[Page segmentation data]
= Beginning of Section =

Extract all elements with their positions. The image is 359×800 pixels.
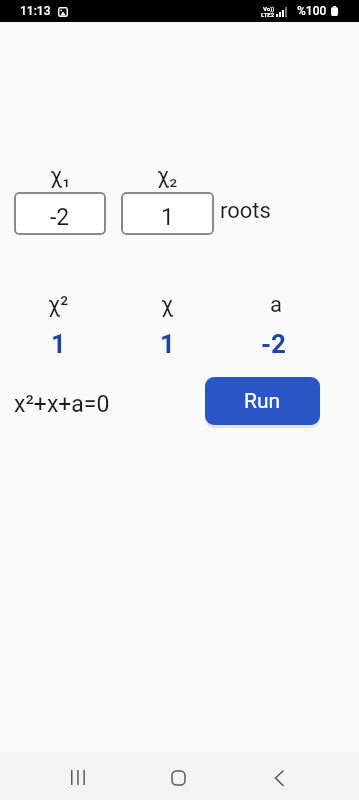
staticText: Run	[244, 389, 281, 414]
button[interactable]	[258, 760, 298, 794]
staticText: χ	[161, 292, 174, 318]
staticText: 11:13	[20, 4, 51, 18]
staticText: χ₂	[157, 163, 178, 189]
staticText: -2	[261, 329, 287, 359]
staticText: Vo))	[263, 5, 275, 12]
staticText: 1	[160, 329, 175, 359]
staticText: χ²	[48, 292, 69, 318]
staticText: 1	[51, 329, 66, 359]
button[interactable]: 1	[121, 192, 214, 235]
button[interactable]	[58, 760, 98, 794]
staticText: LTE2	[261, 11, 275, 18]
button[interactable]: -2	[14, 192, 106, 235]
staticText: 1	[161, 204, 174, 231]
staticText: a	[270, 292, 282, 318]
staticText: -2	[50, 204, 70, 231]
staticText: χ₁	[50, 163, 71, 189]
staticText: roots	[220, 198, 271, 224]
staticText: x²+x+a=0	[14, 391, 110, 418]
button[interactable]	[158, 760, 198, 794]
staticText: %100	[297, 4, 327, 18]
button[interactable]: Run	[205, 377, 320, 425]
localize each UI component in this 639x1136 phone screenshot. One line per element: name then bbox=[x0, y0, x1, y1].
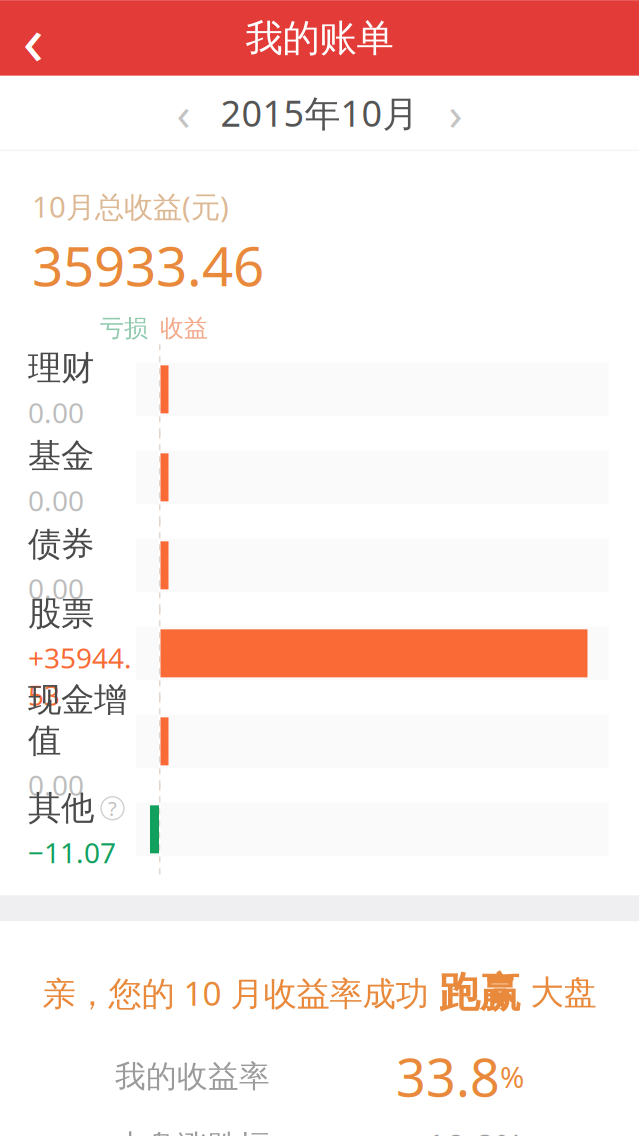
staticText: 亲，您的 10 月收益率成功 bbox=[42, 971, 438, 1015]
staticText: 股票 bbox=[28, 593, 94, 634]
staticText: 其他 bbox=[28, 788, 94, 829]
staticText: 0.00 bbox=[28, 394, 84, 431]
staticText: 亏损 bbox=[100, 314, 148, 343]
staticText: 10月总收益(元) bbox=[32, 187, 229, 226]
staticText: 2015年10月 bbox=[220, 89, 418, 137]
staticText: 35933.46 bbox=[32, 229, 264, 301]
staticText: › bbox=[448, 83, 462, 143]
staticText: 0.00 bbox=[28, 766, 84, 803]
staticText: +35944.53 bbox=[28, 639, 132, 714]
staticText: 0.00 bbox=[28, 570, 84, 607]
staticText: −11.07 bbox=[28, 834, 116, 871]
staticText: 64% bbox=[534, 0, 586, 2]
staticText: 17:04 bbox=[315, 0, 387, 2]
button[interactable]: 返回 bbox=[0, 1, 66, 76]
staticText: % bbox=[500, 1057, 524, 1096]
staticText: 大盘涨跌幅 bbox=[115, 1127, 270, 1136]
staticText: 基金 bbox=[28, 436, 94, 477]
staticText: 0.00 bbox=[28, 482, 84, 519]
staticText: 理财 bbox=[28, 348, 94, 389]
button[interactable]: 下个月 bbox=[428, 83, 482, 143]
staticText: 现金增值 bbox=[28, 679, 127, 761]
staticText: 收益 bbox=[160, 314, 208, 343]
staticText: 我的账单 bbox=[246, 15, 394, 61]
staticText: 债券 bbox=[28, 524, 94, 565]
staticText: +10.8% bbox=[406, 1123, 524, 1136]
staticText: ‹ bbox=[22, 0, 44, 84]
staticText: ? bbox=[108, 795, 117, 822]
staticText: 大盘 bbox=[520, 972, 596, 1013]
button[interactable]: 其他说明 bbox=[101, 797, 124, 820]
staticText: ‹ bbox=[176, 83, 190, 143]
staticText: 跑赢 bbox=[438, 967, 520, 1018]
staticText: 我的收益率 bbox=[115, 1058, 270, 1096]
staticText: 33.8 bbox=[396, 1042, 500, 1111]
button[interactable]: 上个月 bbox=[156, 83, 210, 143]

= End of Section =
= Beginning of Section =

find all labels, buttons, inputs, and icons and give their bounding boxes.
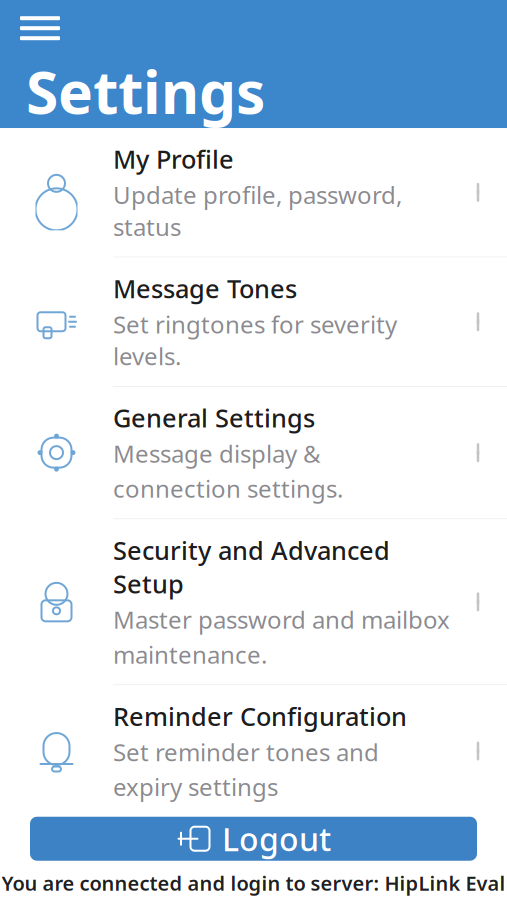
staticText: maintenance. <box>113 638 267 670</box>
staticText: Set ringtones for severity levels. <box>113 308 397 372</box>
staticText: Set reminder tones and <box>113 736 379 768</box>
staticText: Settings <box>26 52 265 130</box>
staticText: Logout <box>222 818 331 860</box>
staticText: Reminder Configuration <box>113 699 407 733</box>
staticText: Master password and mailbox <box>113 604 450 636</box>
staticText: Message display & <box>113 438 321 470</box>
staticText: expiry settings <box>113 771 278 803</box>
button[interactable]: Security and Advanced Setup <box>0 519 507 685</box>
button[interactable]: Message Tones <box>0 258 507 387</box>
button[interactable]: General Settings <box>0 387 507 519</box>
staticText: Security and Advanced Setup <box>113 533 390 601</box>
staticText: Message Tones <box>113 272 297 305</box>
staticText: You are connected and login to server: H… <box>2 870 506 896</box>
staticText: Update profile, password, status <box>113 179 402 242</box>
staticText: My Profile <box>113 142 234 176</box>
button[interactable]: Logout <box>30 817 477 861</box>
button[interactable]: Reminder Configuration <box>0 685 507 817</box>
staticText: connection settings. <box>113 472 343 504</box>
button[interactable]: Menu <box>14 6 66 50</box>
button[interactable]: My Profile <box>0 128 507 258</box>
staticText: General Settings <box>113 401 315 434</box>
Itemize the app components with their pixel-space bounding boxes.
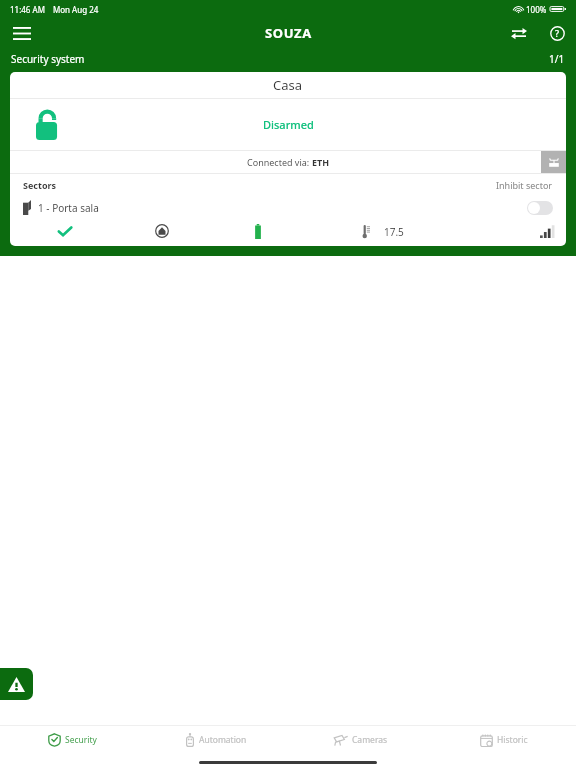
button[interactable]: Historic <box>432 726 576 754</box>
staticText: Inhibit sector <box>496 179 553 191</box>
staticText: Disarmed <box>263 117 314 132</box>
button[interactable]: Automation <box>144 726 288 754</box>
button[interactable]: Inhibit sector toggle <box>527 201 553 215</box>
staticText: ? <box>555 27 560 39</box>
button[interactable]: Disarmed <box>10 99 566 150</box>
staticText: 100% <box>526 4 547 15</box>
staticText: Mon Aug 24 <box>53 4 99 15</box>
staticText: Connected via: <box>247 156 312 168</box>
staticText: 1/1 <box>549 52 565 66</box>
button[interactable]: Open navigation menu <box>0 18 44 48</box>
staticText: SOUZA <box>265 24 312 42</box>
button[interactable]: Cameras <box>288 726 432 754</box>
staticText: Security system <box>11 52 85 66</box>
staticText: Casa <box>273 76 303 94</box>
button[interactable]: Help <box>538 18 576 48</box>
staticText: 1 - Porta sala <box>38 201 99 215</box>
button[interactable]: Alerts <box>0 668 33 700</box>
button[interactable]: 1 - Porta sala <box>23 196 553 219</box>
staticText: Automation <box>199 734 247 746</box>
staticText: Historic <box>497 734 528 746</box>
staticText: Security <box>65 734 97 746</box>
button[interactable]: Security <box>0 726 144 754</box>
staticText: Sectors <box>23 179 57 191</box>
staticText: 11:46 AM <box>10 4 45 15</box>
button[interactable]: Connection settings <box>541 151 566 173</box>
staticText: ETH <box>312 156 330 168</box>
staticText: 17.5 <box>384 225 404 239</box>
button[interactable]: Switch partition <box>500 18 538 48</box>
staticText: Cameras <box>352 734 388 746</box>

= End of Section =
= Beginning of Section =

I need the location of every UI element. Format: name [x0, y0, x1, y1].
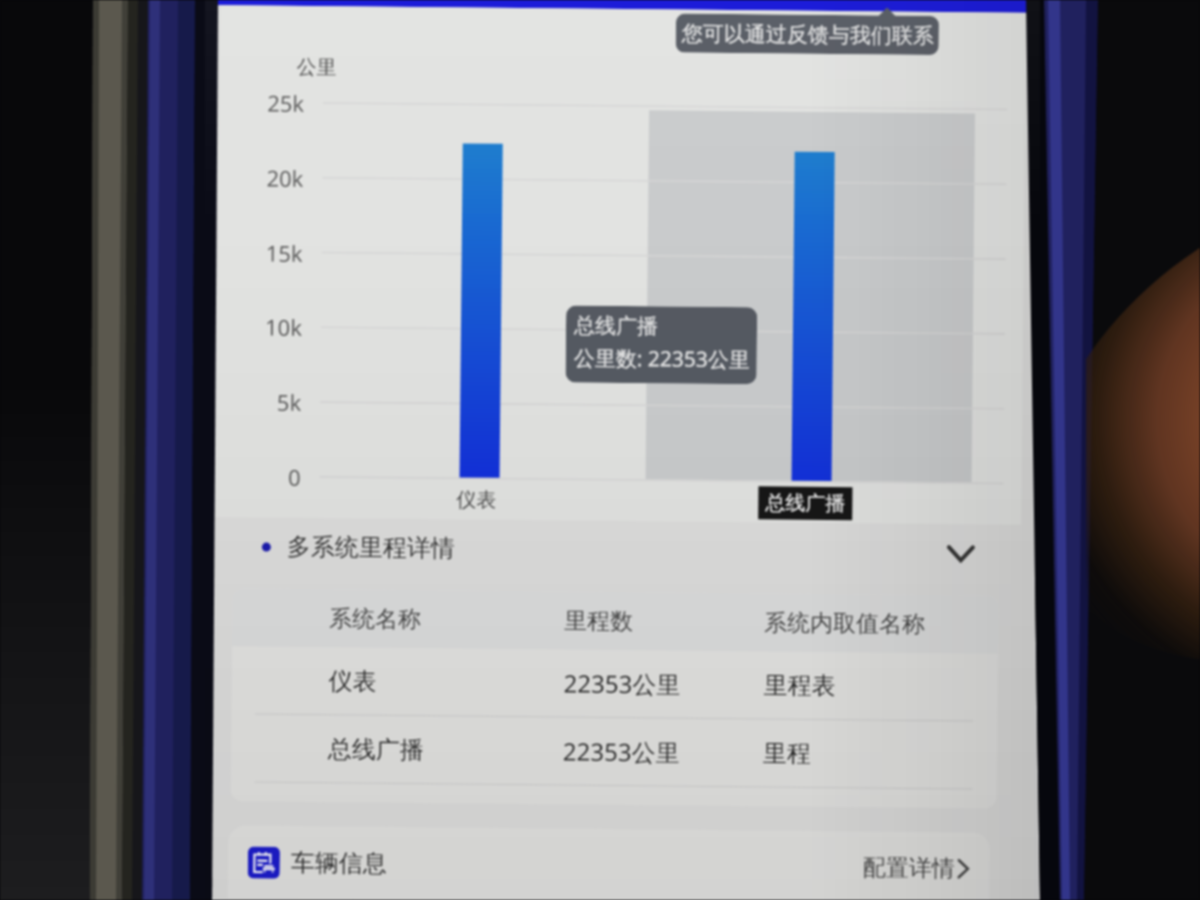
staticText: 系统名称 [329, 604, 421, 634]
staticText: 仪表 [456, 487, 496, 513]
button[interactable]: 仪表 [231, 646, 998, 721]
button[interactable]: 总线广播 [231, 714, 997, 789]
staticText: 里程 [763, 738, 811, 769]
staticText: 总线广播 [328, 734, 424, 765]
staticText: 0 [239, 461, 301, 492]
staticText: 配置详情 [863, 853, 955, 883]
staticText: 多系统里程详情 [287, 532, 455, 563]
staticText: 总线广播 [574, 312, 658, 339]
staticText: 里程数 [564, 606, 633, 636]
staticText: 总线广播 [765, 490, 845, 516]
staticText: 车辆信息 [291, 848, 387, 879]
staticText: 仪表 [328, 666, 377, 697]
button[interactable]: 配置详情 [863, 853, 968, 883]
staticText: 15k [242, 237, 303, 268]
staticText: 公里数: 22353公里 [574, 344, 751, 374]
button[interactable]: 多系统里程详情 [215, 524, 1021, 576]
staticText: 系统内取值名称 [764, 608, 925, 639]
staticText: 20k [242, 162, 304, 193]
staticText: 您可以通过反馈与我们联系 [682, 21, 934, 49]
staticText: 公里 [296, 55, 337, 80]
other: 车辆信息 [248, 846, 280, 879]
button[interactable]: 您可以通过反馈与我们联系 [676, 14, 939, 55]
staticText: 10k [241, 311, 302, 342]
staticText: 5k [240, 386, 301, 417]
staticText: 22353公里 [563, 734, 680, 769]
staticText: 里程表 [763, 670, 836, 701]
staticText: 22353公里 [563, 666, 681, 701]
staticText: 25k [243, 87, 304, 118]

= End of Section =

--- Task description ---
The lines you return should be those above that contain the word "Historic", every one of them.

--- Final answer ---
button[interactable]: Historic <box>432 726 576 754</box>
staticText: Historic <box>497 734 528 746</box>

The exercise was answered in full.